Lecture 2: A First Compiler – Neonate + x86 Basics
Today we’re going to implement a compiler. It will be called Neonate, because it’s fun to name things and the name will fit a theme in future weeks.
It’s not going to be terrifically useful, as it will only compile a very small
language —
1 The Big Picture
The heart of each compiler we write will be a Rust program that takes an input program and generates assembly code. That leaves open a few questions:
How will the input program be handed to, and represented in, Rust?
How will the generated assembly code be run?
Our answer to the first question is going to be simple for today: we’ll expect
that all programs are files containing a single integer, so there’s little
“front-end” for the compiler to consider.
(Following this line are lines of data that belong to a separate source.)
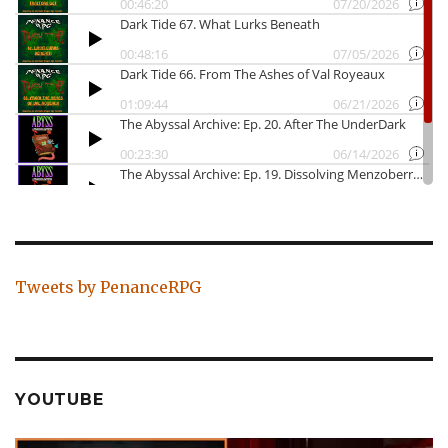
Tweets by PenanceRPG
YOUTUBE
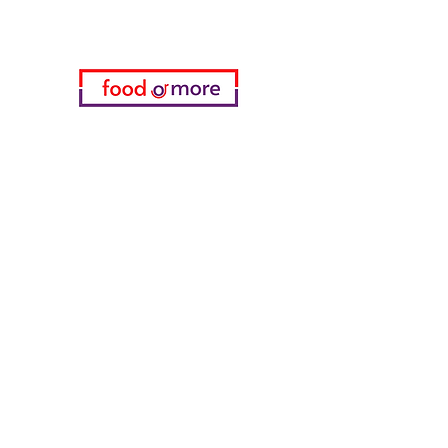
Categories
Food / Restaurants
Döneci Hamdi Usta
Kanatci Ali Asker
ShakesPeare Bistro
Counter Street Flavors
Chicken World
55 Samsun Pita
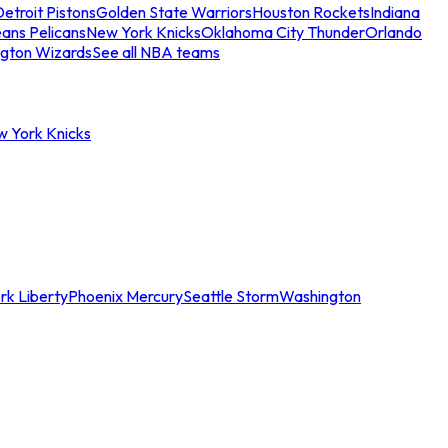
etroit Pistons
Golden State Warriors
Houston Rockets
Indiana
ans Pelicans
New York Knicks
Oklahoma City Thunder
Orlando
gton Wizards
See all NBA teams
w York Knicks
rk Liberty
Phoenix Mercury
Seattle Storm
Washington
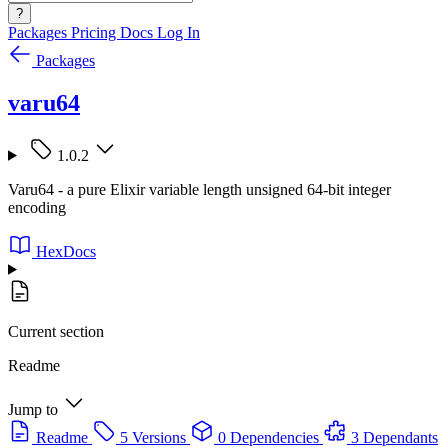
?
Packages
Pricing
Docs
Log In
Packages
varu64
1.0.2
Varu64 - a pure Elixir variable length unsigned 64-bit integer
encoding
HexDocs
Current section
Readme
Jump to
Readme
5 Versions
0 Dependencies
3 Dependants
Most of this lab is about the
second question —
2 The Wrapper
(The idea here is directly taken from Abdulaziz Ghuloum).
Our model for the code we generate is that it will start from a C-style function call. This allows us to do a few things:
We can use a Rust program as the wrapper around our code, which makes it somewhat more cross-platform than it would be otherwise
We can defer some details to our Rust wrapper that we want to skip or leave until later
So, our wrapper will be a Rust program stub.rs
with a traditional main that calls a
function that we will define with our generated code:
#[link(name = "compiled_code")]
extern "C" {
fn start_here() -> i64;
}
fn main() {
let output = unsafe { start_here() };
println!("Assembly code returned: {}", output);
}
So right now, our compiled program had better return an integer, and
our wrapper will handle printing it out for us. The extern
block tells the rust compiler that we are expecting
in a library called "compiled_code"
#[link(name = "compiled_code")]
...there will be some functions using the C-calling convention
extern "C"
...specifically, one called "start_here" which expects no arguments and returns an
i64
.
The main function is mostly normal, except it uses an unsafe
block. Rust as a language was designed to have nice programming
properties like memory safety, but when we call external libraries we
implemented in assembly code, the compiler can no longer guarantee
that those libraries respect Rust’s invariants. So when we call
external functions, we have to wrap them in an unsafe
block to
tell the Rust compiler we are willing to accept the risks of stepping
outside the nice guarantees of safe Rust. For this course, our
compiler will never use unsafe code, but our runtime system will use
it a great deal because it is interacting directly with our compiled
assembly code.
If we try to compile stub.rs
now we get an error.
$ rustc stub.rs
...
note: ld: library not found for -lcompiled_code
This says that the linker couldn’t find a library with the name "compiled_code". So let’s implement one!
3 Hello, x64
Our next goal is to:
Write an assembly program that defines
our_code_starts_here
Link that program with
stub.rs
and create an executable
In order to write assembly, we need to pick a syntax and an instruction set. We’re going to generate 64-bit x64 assembly, and use the so-called Intel syntax (there’s also an AT&T syntax, for those curious), because I like a particular guide that uses the Intel syntax, and because it works with the particular assembler we’ll use.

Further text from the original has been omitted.